Horm Res Paediatr. 2017;88(5):354-363. doi: 10.1159/000479691. Epub 2017 Sep 19.
To investigate the occurrence of abnormally elevated values of biomarkers of growth hormone (GH) action in short children on recombinant human GH (rhGH) therapy.
Sixty-three prepubertal short children were examined: 31 with GH deficiency (GHD), 25 small for gestational age (SGA), and 9 with Turner syndrome (TS). The main outcomes were the following: standard deviation score (SDS) values of IGF-I, IGFBP-3, and IGF-I/IGFBP-3 molar ratio before, at the 1st and at the 2nd year on rhGH and Δheight (Ht)-SDS to evaluate GH treatment efficacy (adequate 1st-year ΔHt SDS: >0.4 SDS for GHD and >0.3 SDS for non-GHD).
Seventy-eight percent of GHD, 78% of SGA and 55% of TS children had adequate 1st-year ΔHt SDS. In GHD, 88% of IGF-I SDS and IGFBP-3 SDS that were ≤-2.0 SDS at baseline normalized on treatment.
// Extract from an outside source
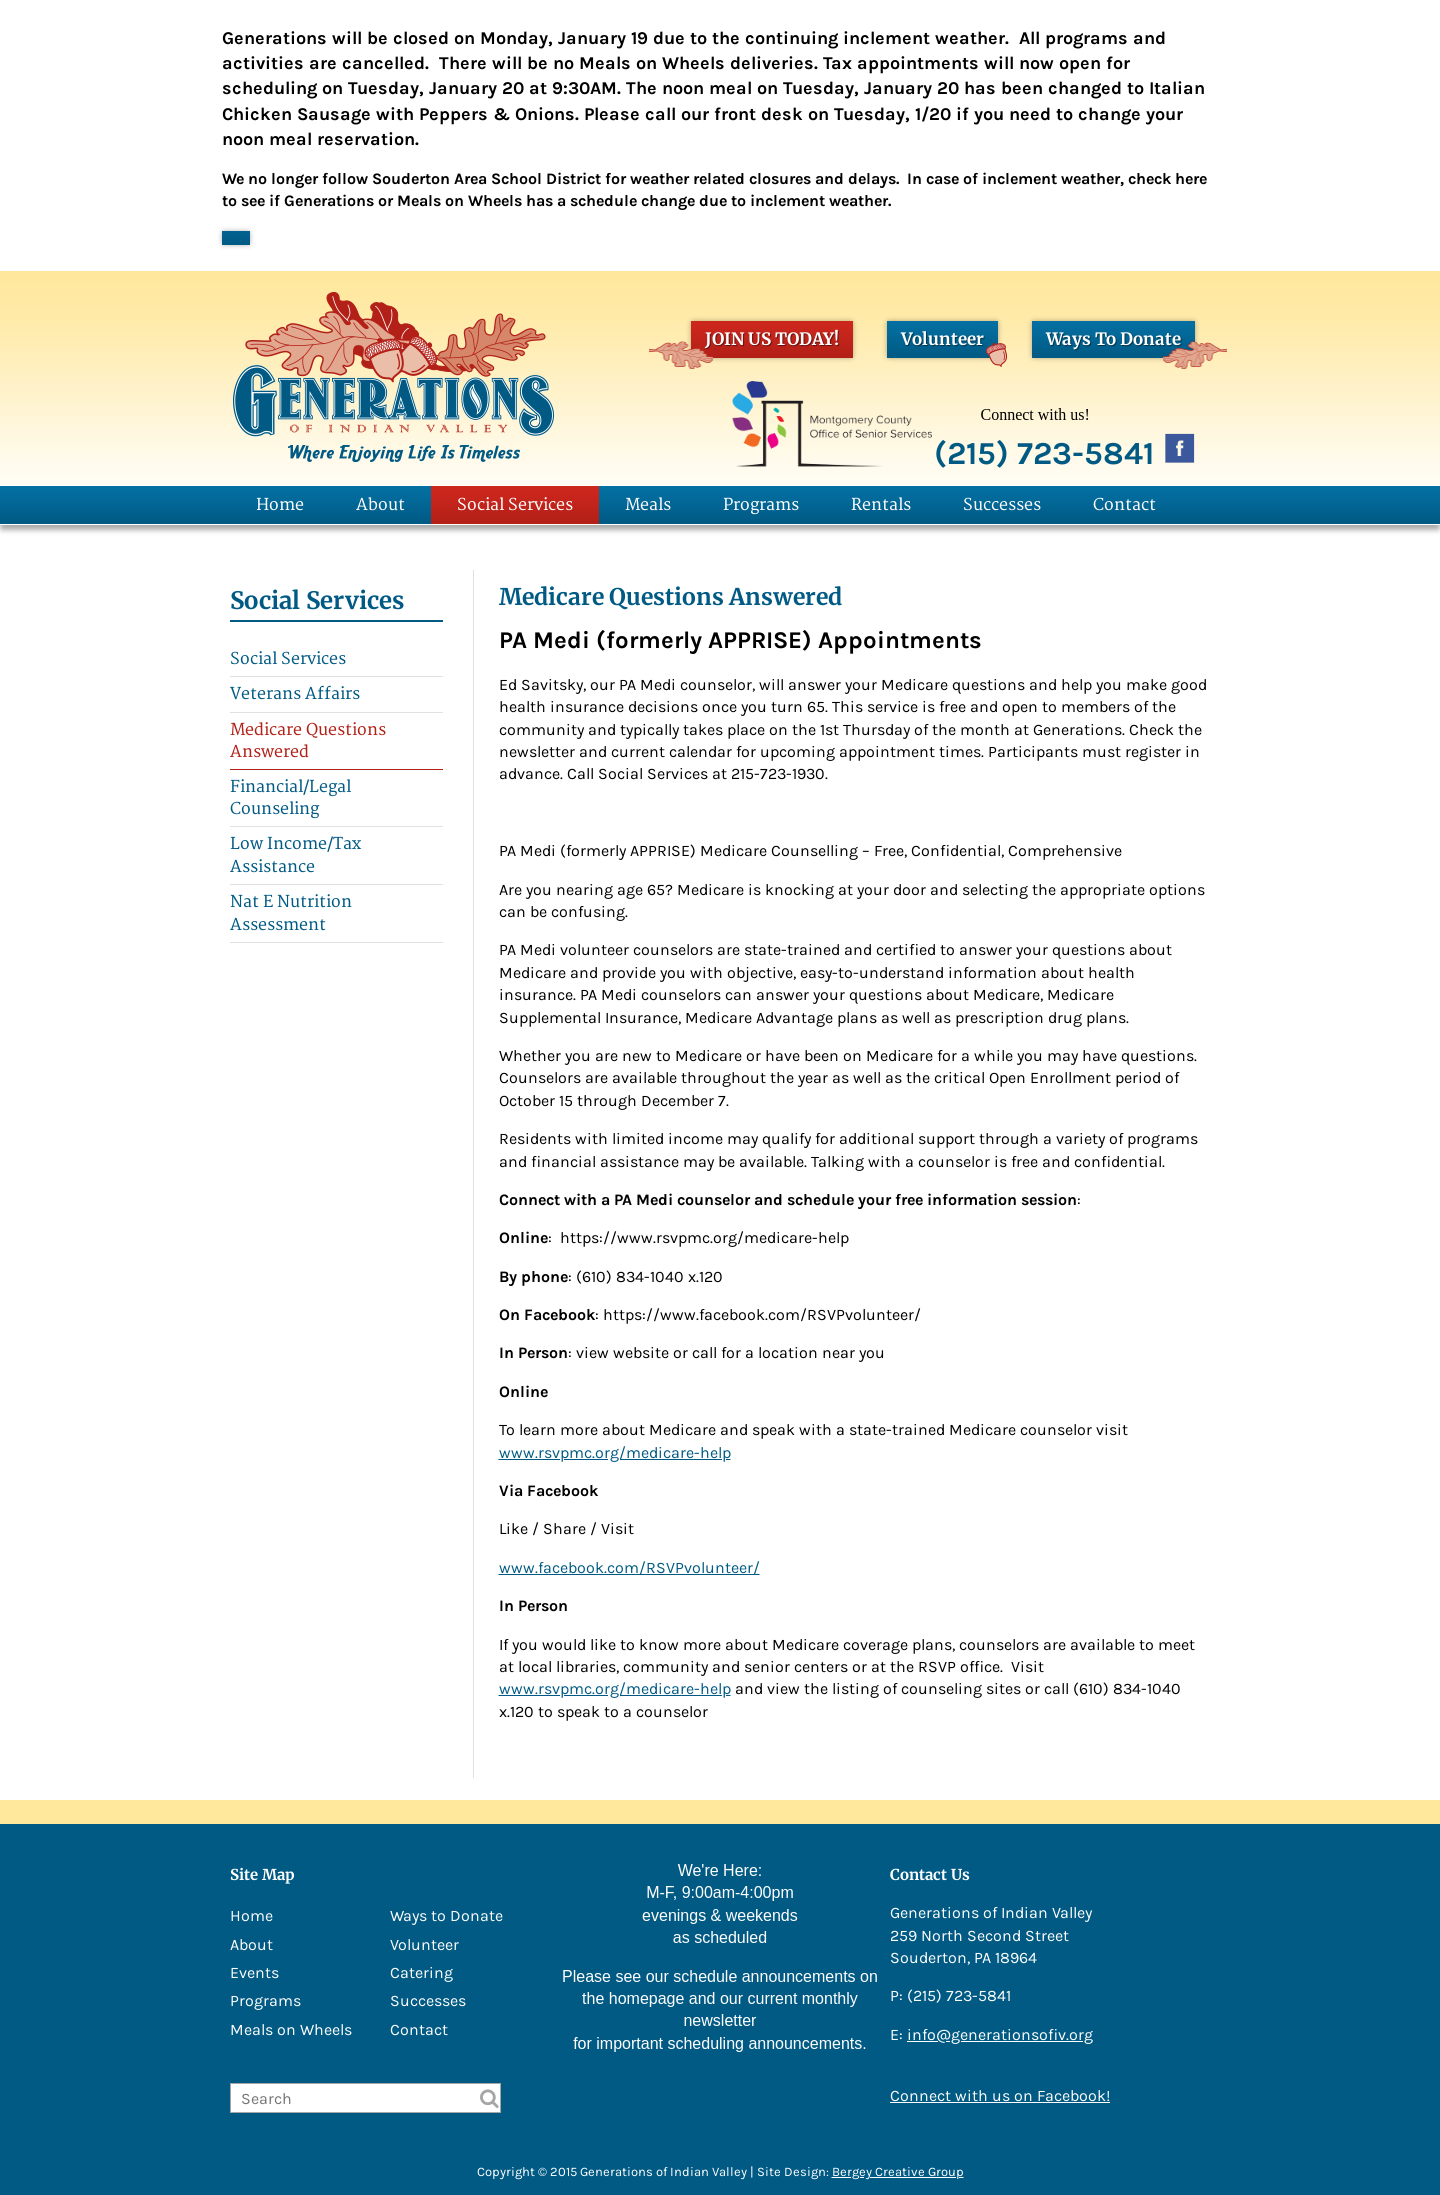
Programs (761, 505)
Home (280, 505)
Abnormal IGF-I values >+2.0 SDS were observed in 52% of SGA and in 55% of TS patients on rhGH. Within each group, the IGF-I/IGFBP-3 molar ratio increased significantly from pretreatment and throughout therapy, remaining within normal range for most patients. ΔIGF-I/IGFBP-3 molar ratio SDS were significantly higher in children with an adequate response (p < 0.01).
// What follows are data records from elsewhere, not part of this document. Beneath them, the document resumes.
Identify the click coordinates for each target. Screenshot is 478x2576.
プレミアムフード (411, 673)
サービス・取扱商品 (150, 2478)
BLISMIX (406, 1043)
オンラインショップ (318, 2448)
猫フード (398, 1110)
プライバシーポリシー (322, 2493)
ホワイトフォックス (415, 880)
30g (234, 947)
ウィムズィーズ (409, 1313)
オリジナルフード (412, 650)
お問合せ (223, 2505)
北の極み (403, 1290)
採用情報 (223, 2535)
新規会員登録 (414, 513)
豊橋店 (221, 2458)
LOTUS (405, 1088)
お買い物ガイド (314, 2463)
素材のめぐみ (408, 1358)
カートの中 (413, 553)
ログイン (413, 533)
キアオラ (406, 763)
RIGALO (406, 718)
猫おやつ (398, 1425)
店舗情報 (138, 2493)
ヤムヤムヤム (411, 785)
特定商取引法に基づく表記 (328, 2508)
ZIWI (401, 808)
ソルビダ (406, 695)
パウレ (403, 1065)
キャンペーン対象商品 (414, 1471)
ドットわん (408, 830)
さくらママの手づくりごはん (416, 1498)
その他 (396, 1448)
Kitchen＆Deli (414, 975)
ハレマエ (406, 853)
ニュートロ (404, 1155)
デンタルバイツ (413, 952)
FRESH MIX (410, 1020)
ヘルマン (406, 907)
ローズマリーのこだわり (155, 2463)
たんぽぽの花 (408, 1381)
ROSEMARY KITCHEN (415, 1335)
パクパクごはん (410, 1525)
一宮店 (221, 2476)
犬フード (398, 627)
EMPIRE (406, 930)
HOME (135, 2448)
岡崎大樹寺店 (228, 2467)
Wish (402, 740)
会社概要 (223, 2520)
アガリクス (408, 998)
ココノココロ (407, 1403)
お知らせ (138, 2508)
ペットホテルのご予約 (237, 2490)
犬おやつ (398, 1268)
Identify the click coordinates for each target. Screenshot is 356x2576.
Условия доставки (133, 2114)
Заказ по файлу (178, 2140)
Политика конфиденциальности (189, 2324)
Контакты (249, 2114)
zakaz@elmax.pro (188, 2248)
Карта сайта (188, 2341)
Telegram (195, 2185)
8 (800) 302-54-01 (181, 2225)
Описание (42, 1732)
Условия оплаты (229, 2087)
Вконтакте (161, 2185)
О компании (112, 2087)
Non-GHD groups presented markedly elevated concentrations of GH biomarkers on rhGH and normal IGF-I/IGFBP-3 molar ratio in most patients. Since there is a lack of consensus regarding the molar ratio usefulness, we think that interventions towards a more physiological IGF-I serum profile should be implemented.
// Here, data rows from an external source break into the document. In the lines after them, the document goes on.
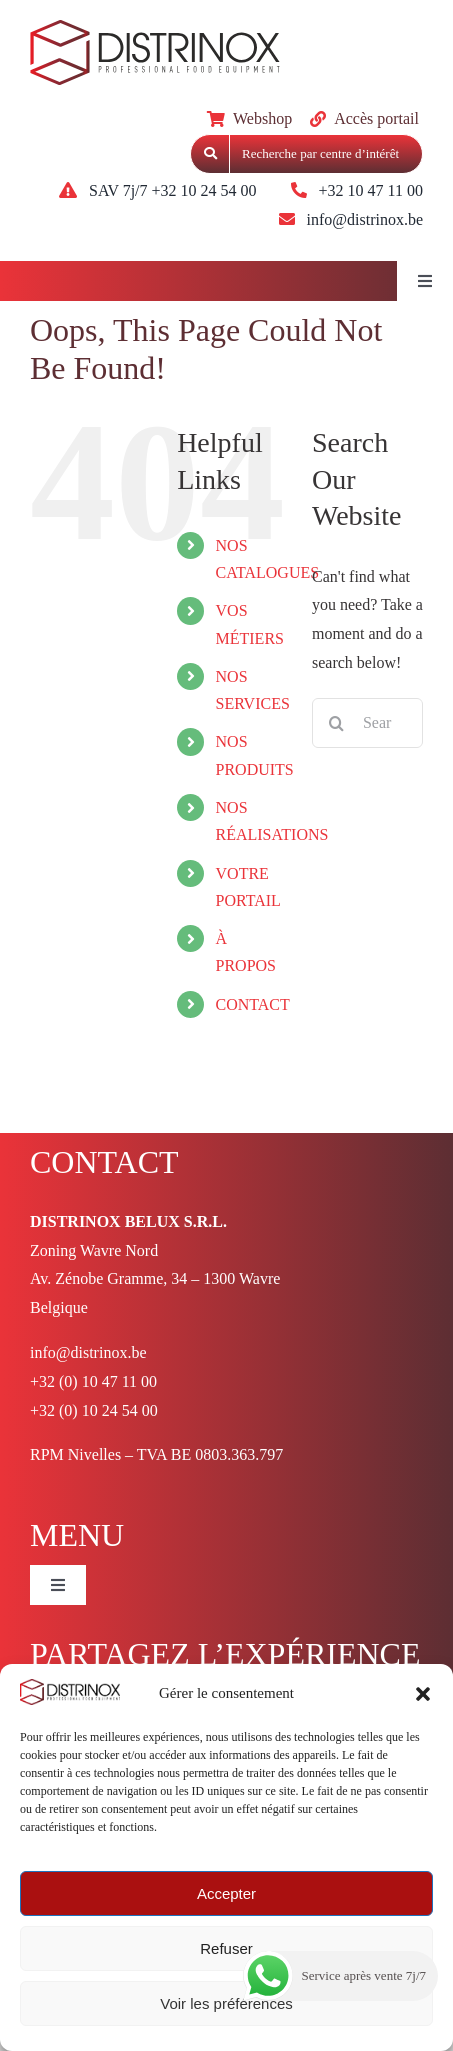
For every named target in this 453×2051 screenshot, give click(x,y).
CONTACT (253, 1004)
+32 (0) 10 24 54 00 (94, 1410)
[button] (423, 1694)
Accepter (226, 1893)
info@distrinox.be (88, 1352)
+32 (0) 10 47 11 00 (93, 1381)
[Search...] (367, 723)
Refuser (226, 1948)
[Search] (337, 723)
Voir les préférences (226, 2003)
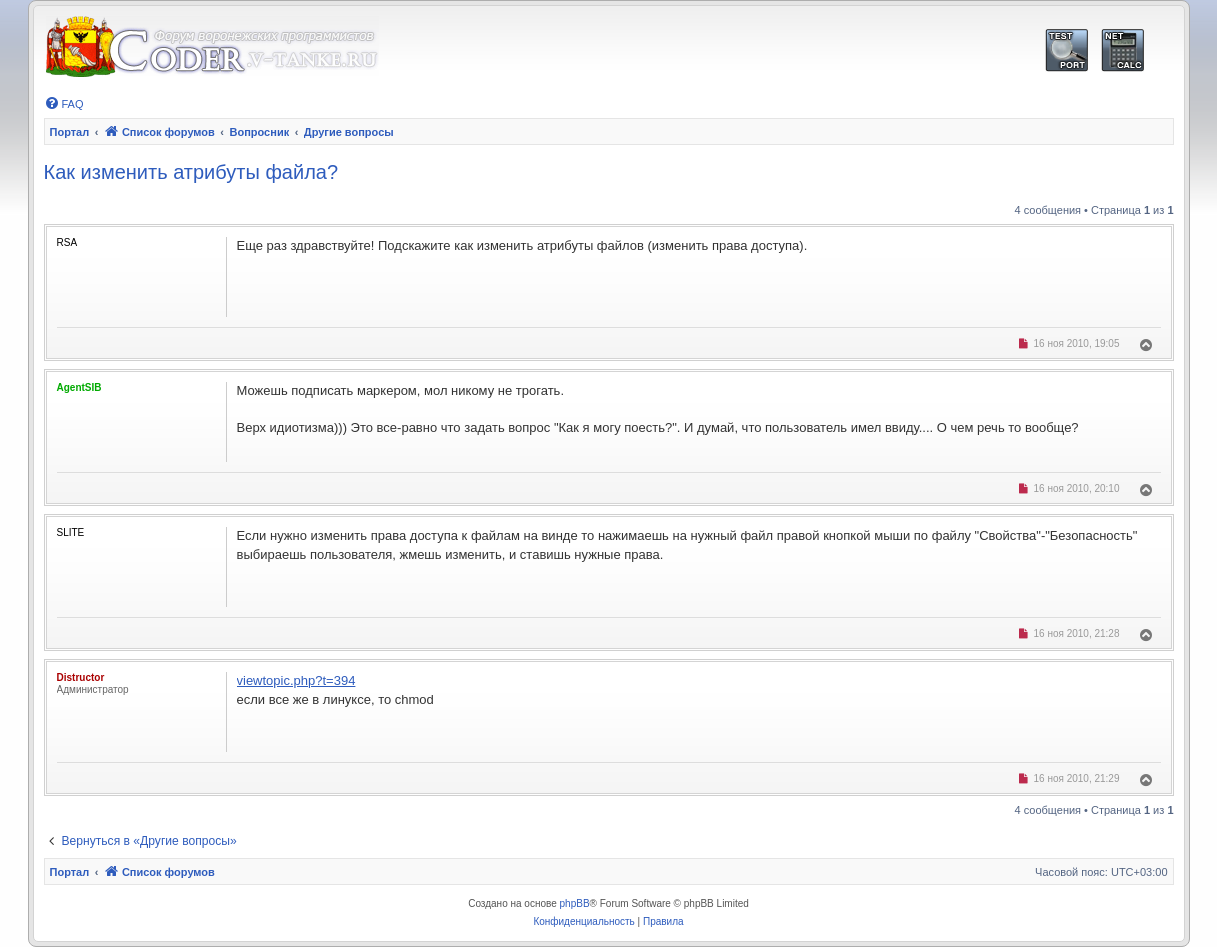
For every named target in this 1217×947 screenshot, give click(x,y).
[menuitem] (64, 104)
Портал (70, 132)
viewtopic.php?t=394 (296, 680)
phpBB (575, 903)
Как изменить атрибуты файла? (191, 172)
研究接受重组人生长激素(rhGH)治疗的生长激素(GH)作用生物标志物异常升高的矮小儿童的发生情况。
对 63 名青春期前矮小儿童进行了检查:31 名生长激素缺乏症(GHD)、25 名小于胎龄儿(SGA)和 9 名特纳综合征(TS)。主要结果是以下几个方面:IGF-I、IGFBP-3 的标准差评分(SDS)值以及 IGF-I/IGFBP-3 摩尔比在 rhGH 治疗前、第 1 年和第 2 年的值,以评估 GH 治疗效果(第 1 年的适当 ΔHt-SDS:GHD 为 >0.4 SDS,非 GHD 为 >0.3 SDS)。
78%的 GHD、78%的 SGA 和 55%的 TS 儿童在第 1 年有足够的 ΔHt-SDS。在 GHD 中,基线时 IGF-I SDS 和 IGFBP-3 SDS 均≤-2.0 SDS 的儿童,在治疗中正常化。在接受 rhGH 治疗的 52%的 SGA 和 55%的 TS 患者中,观察到 IGF-I 值异常升高>+2.0 SDS。在每个组中,IGF-I/IGFBP-3 摩尔比从治疗前到治疗过程中均显著增加,大多数患者仍处于正常范围内。具有适当反应的儿童的 ΔIGF-I/IGFBP-3 摩尔比 SDS 显著更高(p < 0.01)。
非 GHD 组在接受 rhGH 治疗时 GH 生物标志物浓度显著升高,而大多数患者的 IGF-I/IGFBP-3 摩尔比值正常。由于缺乏对摩尔比值有用性的共识,我们认为应该实施干预措施,以实现更生理性的 IGF-I 血清谱。